What brings closer attention to Maggie's solo appearance at the Rhode Island event is the way it was billed by NOM:
The National Organization for Marriage - Rhode Island (NOM - Rhode Island) is thrilled to announce its first annual "Celebrate Marriage and Family Day" on August 16th from 3 - 8 pm on the beautiful waterfront property of the Aldrich Mansion (www.aldrichmansion.com) in Warwick, Rhode Island. This positive and encouraging event will include live music, children's activities, 2nd Honeymoon and vacation giveaways, a chance to bring a picnic or purchase food on site to enjoy while overlooking Narragansett Bay, and an ice cream social.
The highlight of the day will be the opportunity for husbands and wives to renew their wedding vows in this idyllic setting.
. . .
Now it's time to be positive and celebrate the goodness and importance of marriage between a man and a woman. The marriage vow renewal is a chance for husbands to look into their wives eyes, and vice versa, and say, 'Sweetheart, it's been 5, 10, 15, or even 50 years, and I would marry you again.'
The highlight of the day will be the opportunity for husbands and wives to renew their wedding vows in this idyllic setting
. . .
The marriage vow renewal is a chance for husbands to look into their wives eyes, and vice versa, and say, 'Sweetheart, it's been 5, 10, 15, or even 50 years, and I would marry you again.'
So what's the deal?
In 2007 Rajan Zed, a Hindu chaplain, read the first Hindu prayer in the Senate. There was a flood of opposing reactions from the religious-right community, many of whom are supporters of NOM and FRC. Tony Perkins strongly opposed the reading of a Hindu prayer. His reaction appears on the FRC website. In part is says (full text here):
No one can legitimately challenge the fact that the God America refers to in the pledge, our national motto, and other places is the monotheistic God of the Jewish and Christian faith. There is no historic connection between America and the polytheistic creed of the Hindu faith. I seriously doubt that Americans want to change the motto, "In God we Trust, which Congress adopted in 1955, to, "In gods we Trust." That is essentially what the United States Senate did today.
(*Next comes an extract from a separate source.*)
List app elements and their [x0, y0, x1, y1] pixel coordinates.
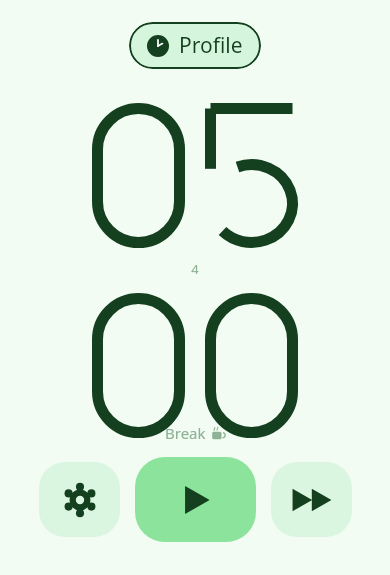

In June 2000 Maggie authored an article at uexpress.com,
Why Kids in Galveston Haven't a Prayer. Reflecting on the Supreme Court's prayer decision she wrote:
"The choice between whether to attend these games to risk facing a personally offensive religious ritual is in no practical sense an easy one," Justice Stevens pontificated. Oh yeah? I've been exposed to a lot of different prayers, what with a New Age mom, nonreligious siblings, my own Catholic faith, a Buddhist sister-in-law, and a whole pack of Hindu relations (including my husband). I can't imagine taking offense because they pray to God in their own way, not mine. Far from promoting religious tolerance, the court in this decision endorsed religious bigotry, the kind of WASPY bigotry that Frederick Streets, chaplain at Yale University, explicitly endorsed the next day in a letter to The New York Times: "Every citizen must be able to attend public events free of feeling imposed upon by any expression of religion or its practice." Keep your religion in church where it belongs. What? Did you think this was a free country?
People who choose to be offended by others' diverse attempts to gain the favor of the divine, simply because they pray differently or not at all, should be exposed for the illiberal, intolerant, small-minded bigots they are, not catered to by the Supreme Court. The words "separation of church and state" never appear in the Constitution, but the "free exercise" of religion is our explicitly guaranteed birthright.
Is there a connection between Raman Srivastav's religion and his absence from Maggie's public appearances? Only Maggie knows.
For those of us in the progressive world, we embrace Raman Srivastav.